The decision to cancel and revoke the season tickets attracted anger from supporters who were unable to buy Barcelona match tickets. The club’s additional ticket sales queue for that fixture held more than 100,000 people online, according to the reports, and fans complained that the reallocated allocations should already have been available to Newcastle supporters if the club had previously flagged the resale arrangements.

The investigation also found complaints had been raised with the club’s supporter services team after the 2021 takeover about the presence and behaviour of groups from Scotland, but sources said those complaints received no substantive response. During Newcastle’s 1-0 Premier League win over Wolves on the weekend following the Barcelona controversy, a group of Scottish children were still present in the East Stand/Leazes End corner; the club has said those tickets have since been cancelled for future matches and will be made available to supporters.

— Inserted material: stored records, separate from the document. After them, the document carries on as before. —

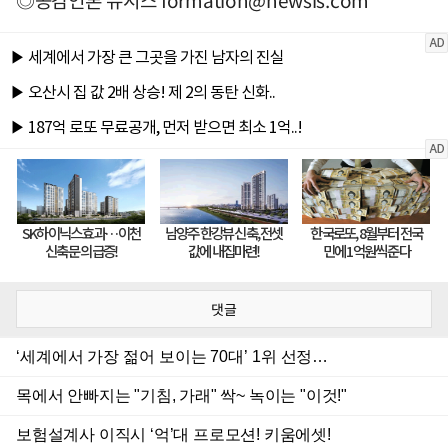
◎공감언론 뉴시스
formation@newsis.com
댓글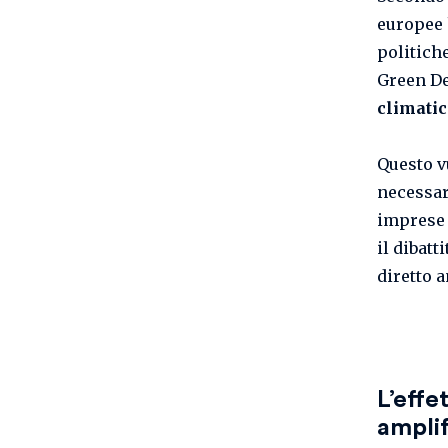
europee
politiche
Green De
climatic
Questo v
necessa
imprese 
il dibatt
diretto 
L’eff
amplif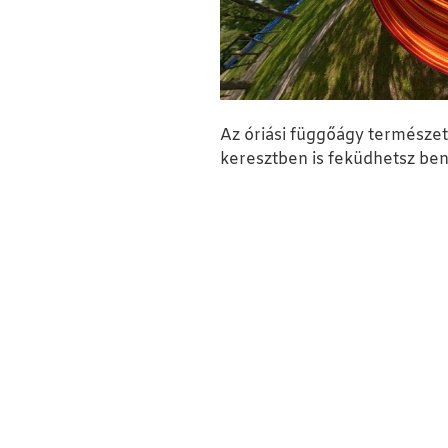
Az óriási függőágy természete
keresztben is feküdhetsz be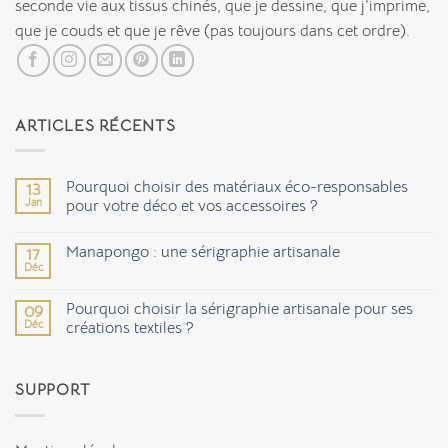
seconde vie aux tissus chinés, que je dessine, que j’imprime,
que je couds et que je rêve (pas toujours dans cet ordre).
ARTICLES RÉCENTS
Pourquoi choisir des matériaux éco-responsables
13
Jan
pour votre déco et vos accessoires ?
Aucun
commentaire
Manapongo : une sérigraphie artisanale
17
sur
Pourquoi
Déc
Aucun
choisir
commentaire
des
sur
matériaux
Pourquoi choisir la sérigraphie artisanale pour ses
09
Manapongo
éco-
Déc
:
créations textiles ?
responsables
une
pour
Aucun
sérigraphie
votre
commentaire
artisanale
déco
sur
et
SUPPORT
Pourquoi
vos
choisir
accessoires
la
?
sérigraphie
artisanale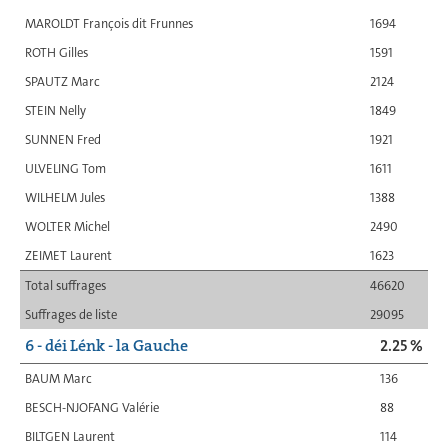
MAROLDT François dit Frunnes
1694
ROTH Gilles
1591
SPAUTZ Marc
2124
STEIN Nelly
1849
SUNNEN Fred
1921
ULVELING Tom
1611
WILHELM Jules
1388
WOLTER Michel
2490
ZEIMET Laurent
1623
Total suffrages
46620
Suffrages de liste
29095
6 - déi Lénk - la Gauche
2.25 %
BAUM Marc
136
BESCH-NJOFANG Valérie
88
BILTGEN Laurent
114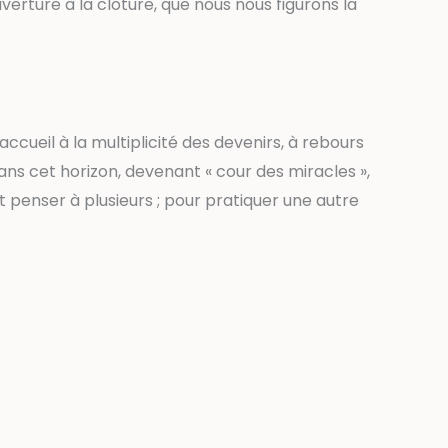
verture à la clôture, que nous nous figurons la
ccueil à la multiplicité des devenirs, à rebours
ans cet horizon, devenant « cour des miracles »,
t penser à plusieurs ; pour pratiquer une autre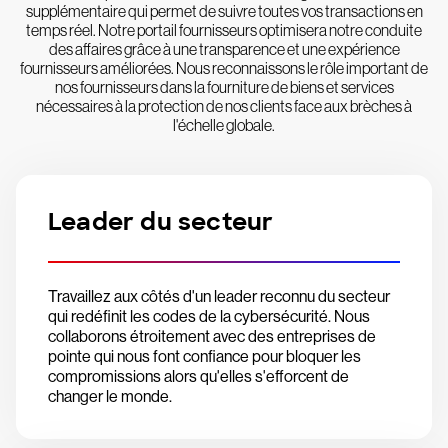
supplémentaire qui permet de suivre toutes vos transactions en
temps réel. Notre portail fournisseurs optimisera notre conduite
des affaires grâce à une transparence et une expérience
fournisseurs améliorées. Nous reconnaissons le rôle important de
nos fournisseurs dans la fourniture de biens et services
nécessaires à la protection de nos clients face aux brèches à
l'échelle globale.
Leader du secteur
Travaillez aux côtés d'un leader reconnu du secteur
qui redéfinit les codes de la cybersécurité. Nous
collaborons étroitement avec des entreprises de
pointe qui nous font confiance pour bloquer les
compromissions alors qu'elles s'efforcent de
changer le monde.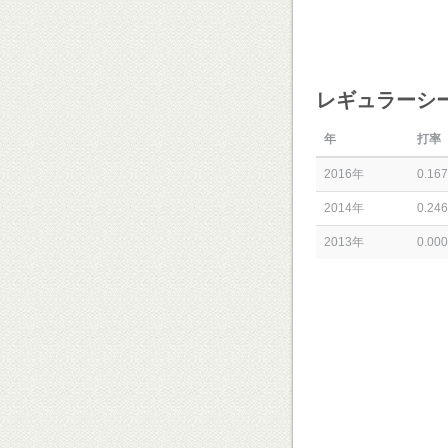
レギュラーシ
年
打率
2016年
0.167
2014年
0.246
2013年
0.000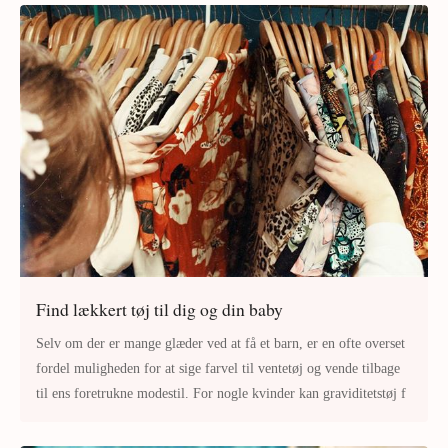
Find lækkert tøj til dig og din baby
Selv om der er mange glæder ved at få et barn, er en ofte overset
fordel muligheden for at sige farvel til ventetøj og vende tilbage
til ens foretrukne modestil. For nogle kvinder kan graviditetstøj f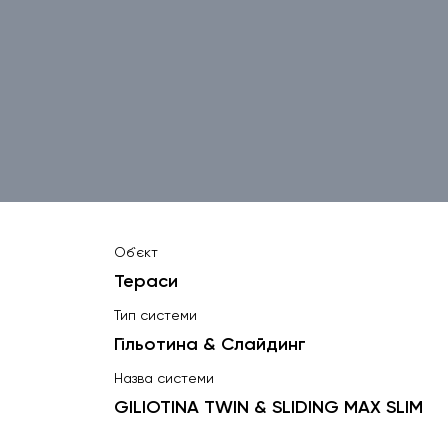
Об`єкт
Тераси
Тип системи
Гільотина & Слайдинг
Назва системи
GILIOTINA TWIN & SLIDING MAX SLIM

Some schools and clubs in Scotland were reportedly targeted by the third-party operators as part of packaged travel offers, allowing the operators to bundle tickets with travel and accommodation and mask the markup. Kirkcudbright Academy announced that a planned Premiership Experience trip to the Newcastle game against Wolves had been cancelled after the tour operator said it had been advised by Newcastle United and Northumbria Police that, "as a matter of safety, no groups should attend the match." Northumbria Police said it had no involvement in the decision taken regarding the tickets.

Premiership Experience advertises packages for other Premier League clubs including Manchester United, Manchester City and Burnley; neither it nor PE5 Sports Tours responded to requests for comment from Daily Mail Sport.

Newcastle have emphasised that the practice has now been identified and addressed and that the club is taking steps to ensure season-ticket and membership rules are enforced. Supporters’ organisations, however, continue to demand answers about why the arrangements persisted for years, why senior executives were not notified, and whether other third-party operators hold season-ticket allocations within St James’ Park.

The club said the affected tickets "will be made available to Newcastle United supporters through the club's existing ticket sale process," and it has removed the identified allocations. The investigation leaves outstanding questions about how many seats were involved over the decade-long period and whether similar resale routes existed elsewhere in the Premier League, matters supporters and the club say they will pursue further.